Stored data entries
# # #

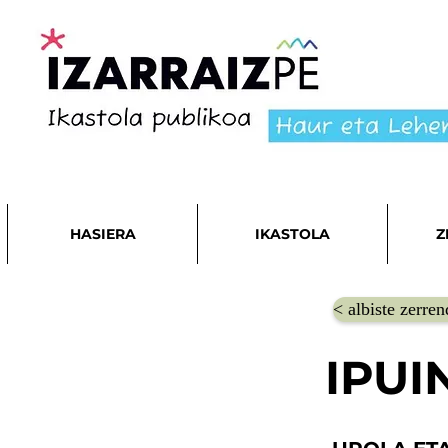
HASIERA
IKASTOLA
Z
< albiste zerren
IPUI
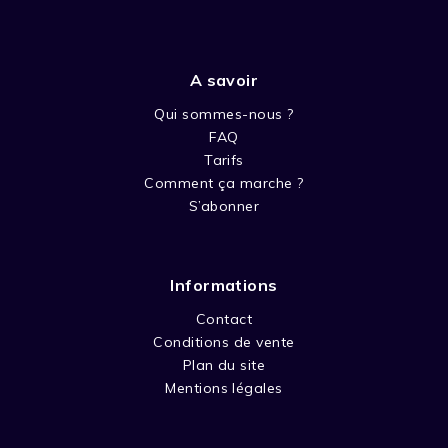
A savoir
Qui sommes-nous ?
FAQ
Tarifs
Comment ça marche ?
S’abonner
Informations
Contact
Conditions de vente
Plan du site
Mentions légales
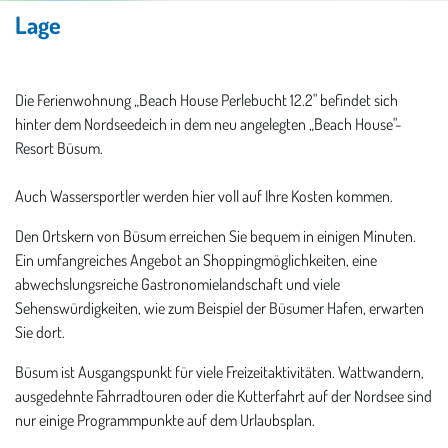
Lage
Die Ferienwohnung „Beach House Perlebucht 12.2" befindet sich
hinter dem Nordseedeich in dem neu angelegten „Beach House"-
Resort Büsum.
Auch Wassersportler werden hier voll auf Ihre Kosten kommen.
Den Ortskern von Büsum erreichen Sie bequem in einigen Minuten.
Ein umfangreiches Angebot an Shoppingmöglichkeiten, eine
abwechslungsreiche Gastronomielandschaft und viele
Sehenswürdigkeiten, wie zum Beispiel der Büsumer Hafen, erwarten
Sie dort.
Büsum ist Ausgangspunkt für viele Freizeitaktivitäten. Wattwandern,
ausgedehnte Fahrradtouren oder die Kutterfahrt auf der Nordsee sind
nur einige Programmpunkte auf dem Urlaubsplan.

# # #

All that is needed is an exact copy of the entries above, minus the pictures.

HASIERA
IKASTOLA
Z
< albiste zerren
IPUI
A savoir
Qui sommes-nous ?
FAQ
Tarifs
Comment ça marche ?
S’abonner
Informations
Contact
Conditions de vente
Plan du site
Mentions légales
Lage
Die Ferienwohnung „Beach House Perlebucht 12.2" befindet sich
hinter dem Nordseedeich in dem neu angelegten „Beach House"-
Resort Büsum.
Auch Wassersportler werden hier voll auf Ihre Kosten kommen.
Den Ortskern von Büsum erreichen Sie bequem in einigen Minuten.
Ein umfangreiches Angebot an Shoppingmöglichkeiten, eine
abwechslungsreiche Gastronomielandschaft und viele
Sehenswürdigkeiten, wie zum Beispiel der Büsumer Hafen, erwarten
Sie dort.
Büsum ist Ausgangspunkt für viele Freizeitaktivitäten. Wattwandern,
ausgedehnte Fahrradtouren oder die Kutterfahrt auf der Nordsee sind
nur einige Programmpunkte auf dem Urlaubsplan.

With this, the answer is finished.